At least three people have been admitted to hospitals in a growing outbreak of hepatitis A linked to restaurants in Virginia.
There are now 14 people confirmed infected, according to state health officials. Four of those patients are new since the outbreak was initially reported on Sept. 24.
Additional patients are highly likely to be identified. It takes 15 to 50 days for hepatitis A symptoms to develop, according to the Centers for Disease Control and Prevention.
The infected people ate at three Famous Anthony’s restaurants, according to the Virginia Department of Health.
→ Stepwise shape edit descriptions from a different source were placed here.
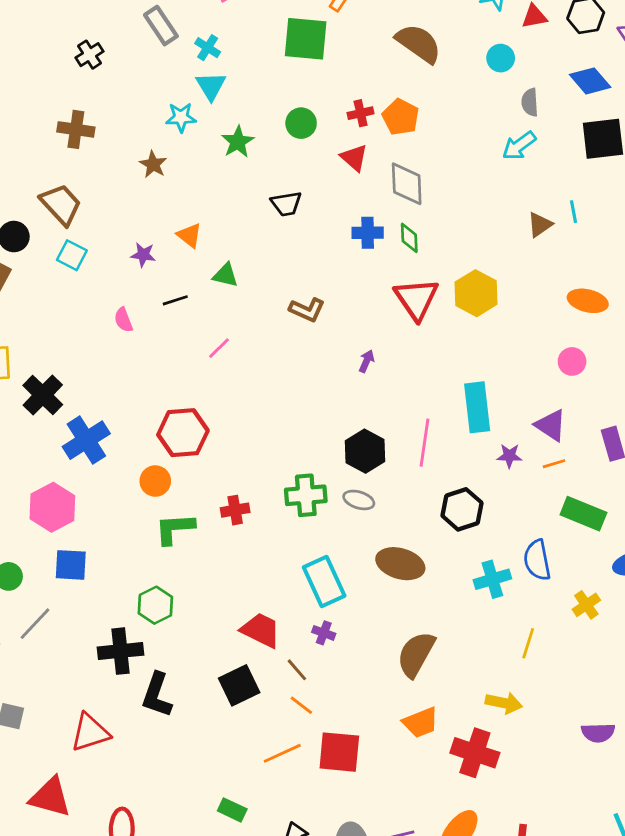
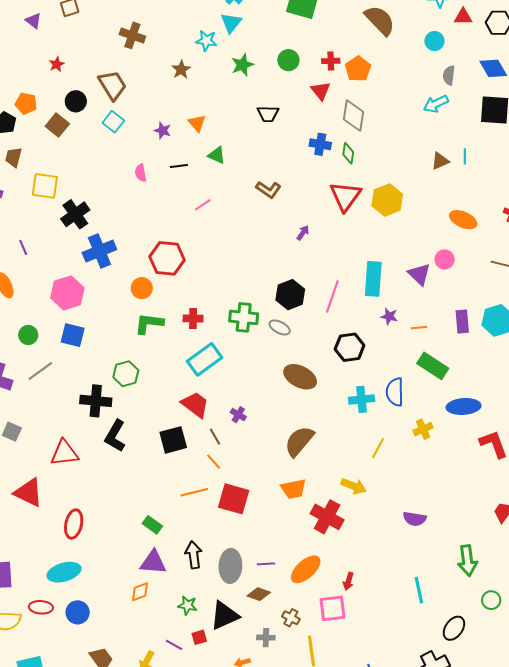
purple triangle: (551, 425) -> (419, 274), moved
cyan rectangle: (324, 582) -> (205, 359), moved, turned 68

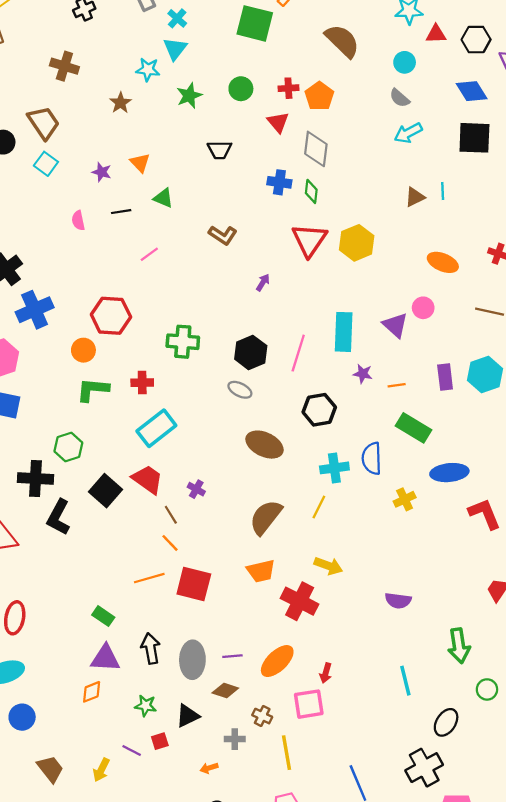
gray semicircle: (449, 75) -> (400, 98), moved, turned -54
green cross: (244, 317) -> (183, 342), moved
black square: (173, 440) -> (106, 491), moved, turned -32
yellow line: (378, 448) -> (319, 507), moved
black triangle: (225, 616) -> (187, 716), size x0.7

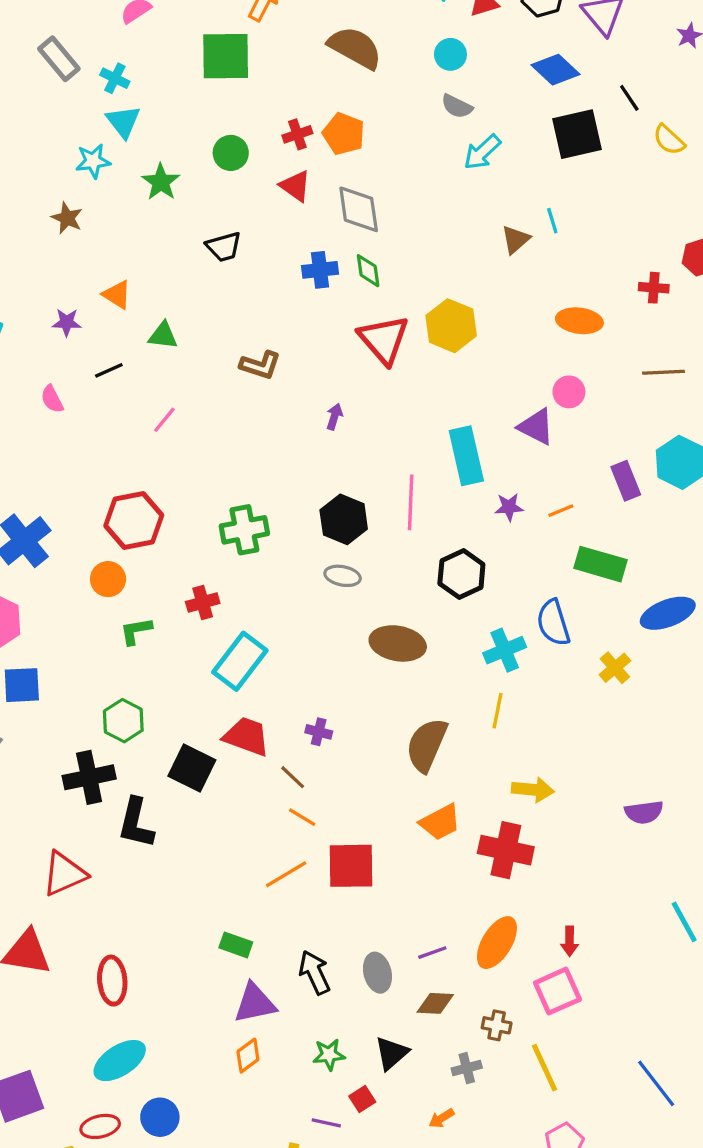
green L-shape: (93, 390) -> (136, 631), size x0.7
gray ellipse: (192, 660) -> (377, 973), size x0.7

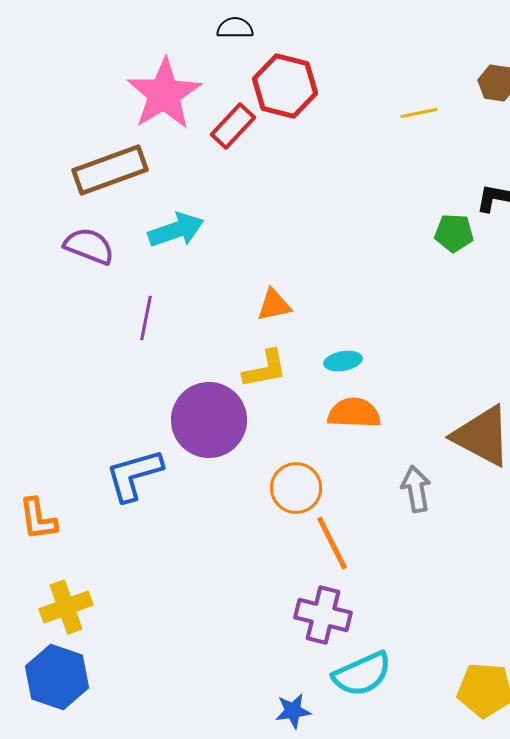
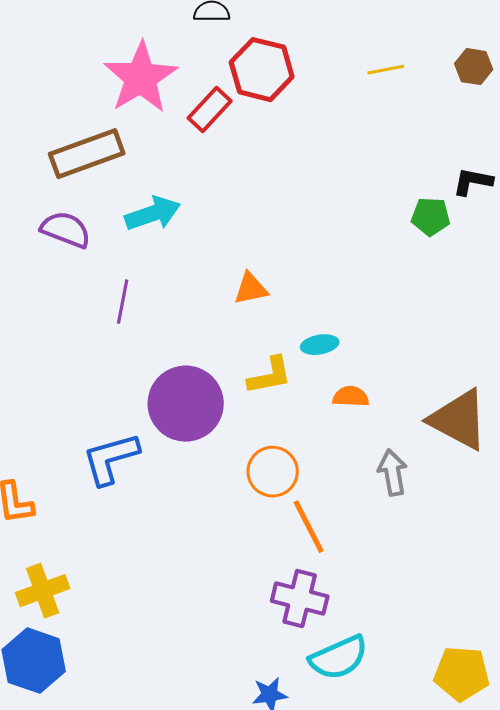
yellow line: (419, 113) -> (386, 70), moved
yellow L-shape: (265, 369) -> (270, 376), moved
orange semicircle: (354, 413) -> (351, 397), moved, size x0.7

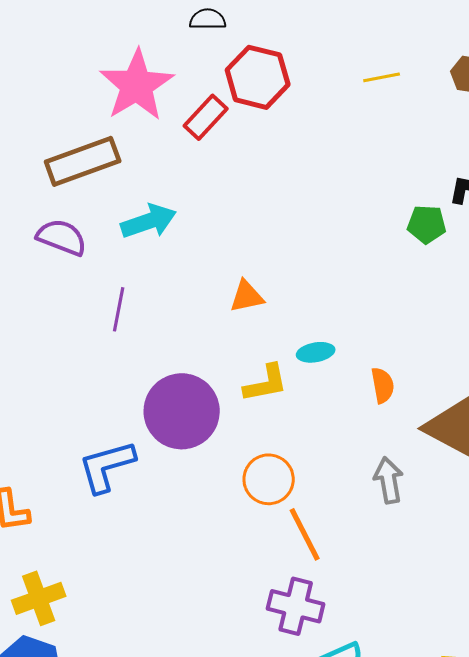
orange semicircle: (351, 397) -> (383, 385), moved, turned 78

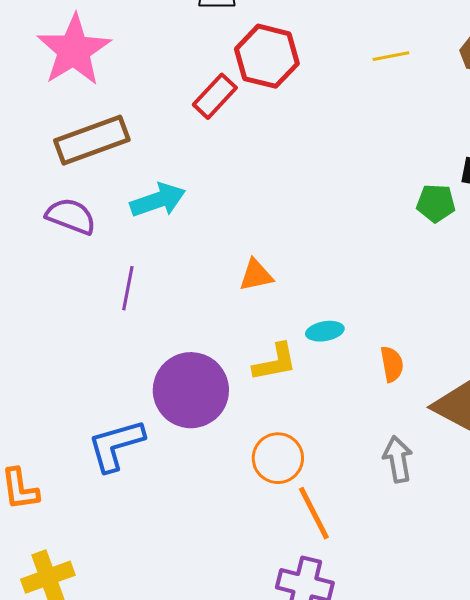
pink star: (137, 85) -> (74, 50), moved

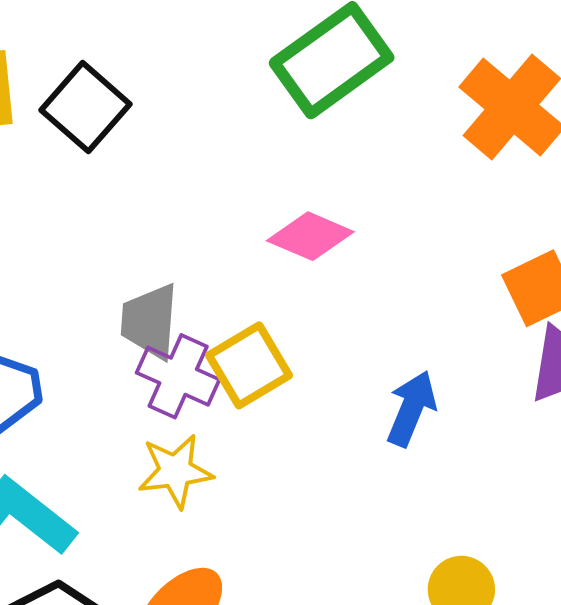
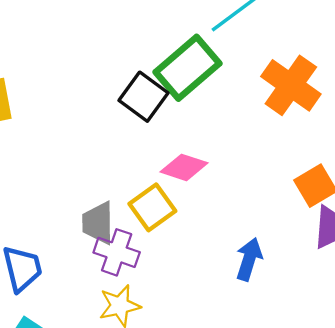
black square: (85, 107) -> (143, 97), moved
yellow square: (249, 365) -> (152, 207), moved

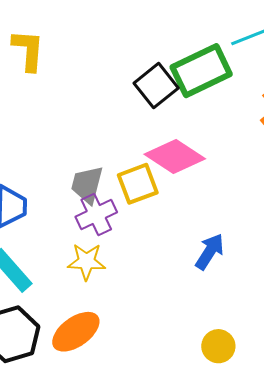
pink diamond: (184, 167) -> (175, 157), size x1.4
purple cross: (117, 252) -> (96, 214), turned 30

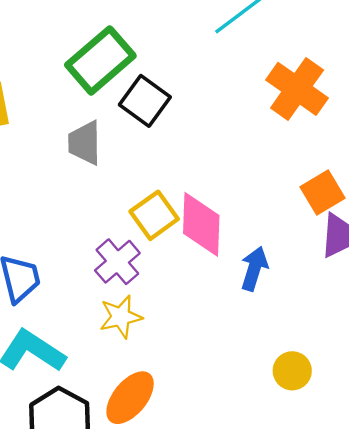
green rectangle: (201, 71) -> (100, 60), moved
pink diamond: (175, 157) -> (201, 224), moved, turned 74
gray trapezoid: (87, 185) -> (85, 143), moved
Cynthia Morrow from the Roanoke City and Alleghany Health Districts provided an update on the outbreak earlier this week.
An official with the state health department reported that a person who worked at the three implicated restaurants has tested positive for the virus, which causes liver infections. Hepatitis A is highly contagious, but can be prevented with vaccination.
Post-exposure vaccines are available, but are not effective unless given within two weeks of exposure. So, none of the patients in this outbreak were eligible for the post-exposure treatment because of the lag time between the exposures and the detection of the outbreak.
The implicated Famous Anthony’s restaurants are at:
- 4913 Grandin Road
- 6499 Williamson Road
- 2221 Crystal Spring Avenue
According to the federal CDC anyone who suspects they have been exposed to hepatitis A should monitor themselves for symptoms for the two months. Symptoms include jaundice: (yellowing of the skin or the eyes), fever, fatigue, loss of appetite, nausea, vomiting, abdominal pain, dark urine, or light-colored stools.
Anyone who ate at the any of the three restaurants and developed symptoms should contact a health care provider and tell them of the exposure. Specific tests are required to diagnose hepatitis A, which can mimic other illnesses.